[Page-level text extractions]
--- START ---
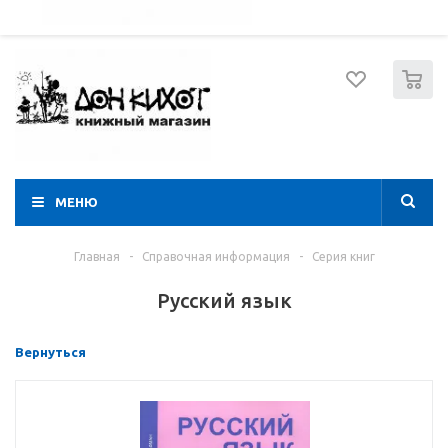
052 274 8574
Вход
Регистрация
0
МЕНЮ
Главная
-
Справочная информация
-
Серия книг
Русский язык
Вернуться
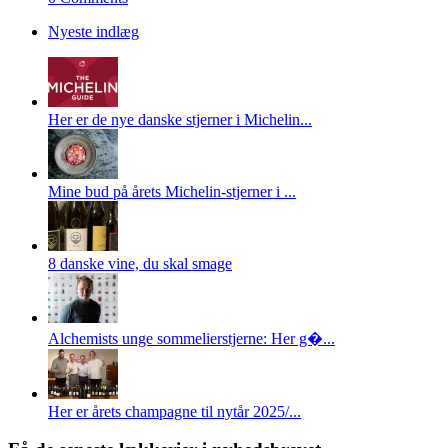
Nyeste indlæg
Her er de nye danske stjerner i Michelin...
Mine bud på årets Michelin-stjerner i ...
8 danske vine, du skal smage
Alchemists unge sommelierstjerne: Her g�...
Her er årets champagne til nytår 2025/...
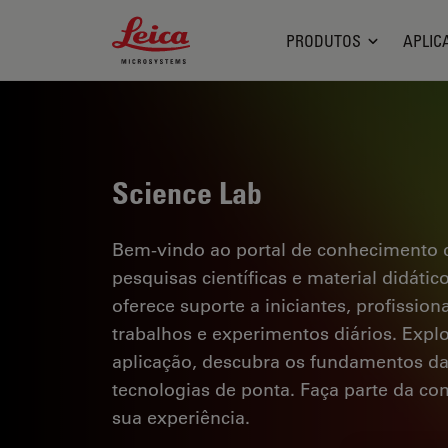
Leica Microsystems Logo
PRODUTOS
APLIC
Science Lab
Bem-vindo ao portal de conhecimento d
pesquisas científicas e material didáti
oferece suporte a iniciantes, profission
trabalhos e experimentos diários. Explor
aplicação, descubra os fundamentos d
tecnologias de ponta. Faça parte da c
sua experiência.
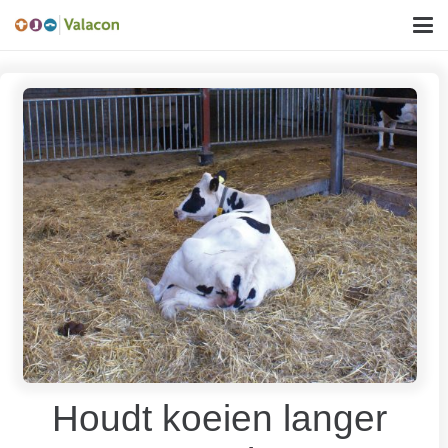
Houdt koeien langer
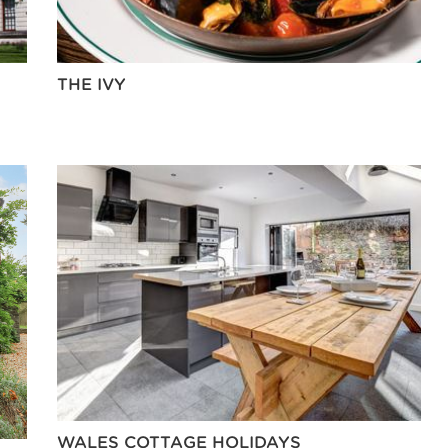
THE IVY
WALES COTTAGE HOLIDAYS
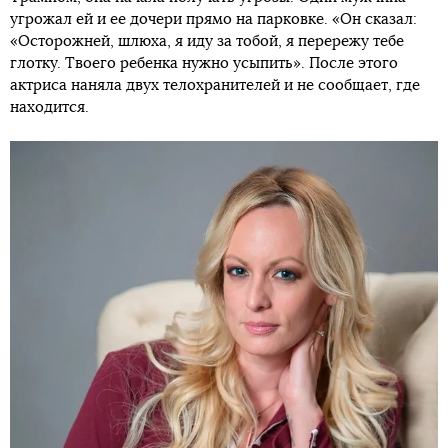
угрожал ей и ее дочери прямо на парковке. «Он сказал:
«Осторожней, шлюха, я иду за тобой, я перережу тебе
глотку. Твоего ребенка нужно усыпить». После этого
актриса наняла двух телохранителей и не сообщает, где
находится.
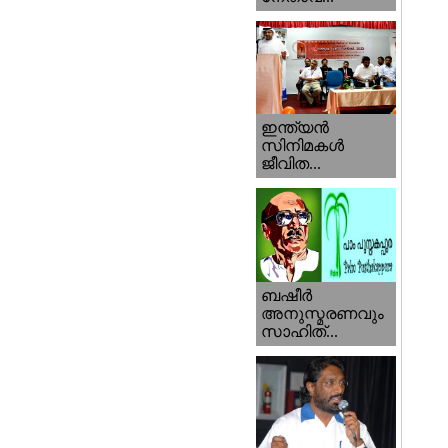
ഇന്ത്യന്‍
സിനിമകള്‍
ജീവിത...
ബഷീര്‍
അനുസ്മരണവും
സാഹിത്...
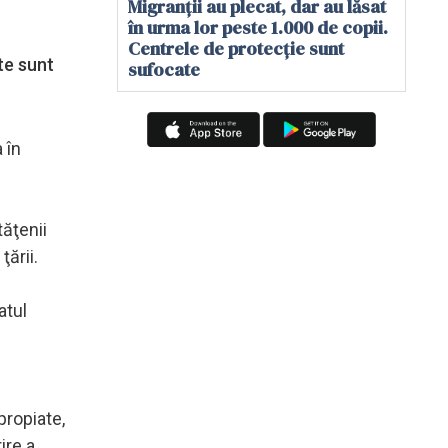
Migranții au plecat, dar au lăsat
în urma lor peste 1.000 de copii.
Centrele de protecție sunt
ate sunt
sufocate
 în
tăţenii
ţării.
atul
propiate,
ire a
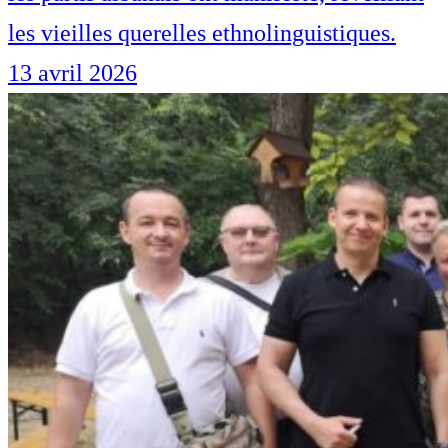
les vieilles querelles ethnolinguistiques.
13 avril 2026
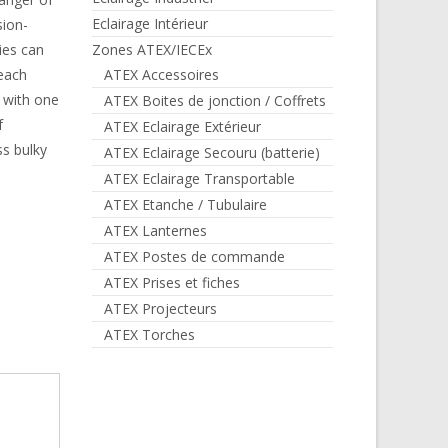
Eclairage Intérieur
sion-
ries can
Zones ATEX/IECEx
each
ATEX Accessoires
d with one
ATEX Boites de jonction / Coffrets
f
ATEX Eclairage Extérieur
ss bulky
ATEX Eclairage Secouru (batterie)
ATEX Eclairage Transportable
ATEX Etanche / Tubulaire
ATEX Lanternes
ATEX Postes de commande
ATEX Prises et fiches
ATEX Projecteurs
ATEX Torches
--- END ---
- [TRY IT]: Print the data once more without any change, skipping each picture.

- [WRITTEN ANSWER]:
052 274 8574
Вход
Регистрация
0
МЕНЮ
Главная
-
Справочная информация
-
Серия книг
Русский язык
Вернуться
Nyeste indlæg
Her er de nye danske stjerner i Michelin...
Mine bud på årets Michelin-stjerner i ...
8 danske vine, du skal smage
Alchemists unge sommelierstjerne: Her g�...
Her er årets champagne til nytår 2025/...
Leica Microsystems Logo
PRODUTOS
APLIC
Science Lab
Bem-vindo ao portal de conhecimento d
pesquisas científicas e material didáti
oferece suporte a iniciantes, profission
trabalhos e experimentos diários. Explor
aplicação, descubra os fundamentos d
tecnologias de ponta. Faça parte da c
sua experiência.
Houdt koeien langer
THE IVY
WALES COTTAGE HOLIDAYS
угрожал ей и ее дочери прямо на парковке. «Он сказал:
«Осторожней, шлюха, я иду за тобой, я перережу тебе
глотку. Твоего ребенка нужно усыпить». После этого
актриса наняла двух телохранителей и не сообщает, где
находится.
ഇന്ത്യന്‍
സിനിമകള്‍
ജീവിത...
ബഷീര്‍
അനുസ്മരണവും
സാഹിത്...
Migranții au plecat, dar au lăsat
în urma lor peste 1.000 de copii.
Centrele de protecție sunt
ate sunt
sufocate
 în
tăţenii
ţării.
atul
propiate,
ire a
les vieilles querelles ethnolinguistiques.
13 avril 2026
Eclairage Intérieur
sion-
ries can
Zones ATEX/IECEx
each
ATEX Accessoires
d with one
ATEX Boites de jonction / Coffrets
f
ATEX Eclairage Extérieur
ss bulky
ATEX Eclairage Secouru (batterie)
ATEX Eclairage Transportable
ATEX Etanche / Tubulaire
ATEX Lanternes
ATEX Postes de commande
ATEX Prises et fiches
ATEX Projecteurs
ATEX Torches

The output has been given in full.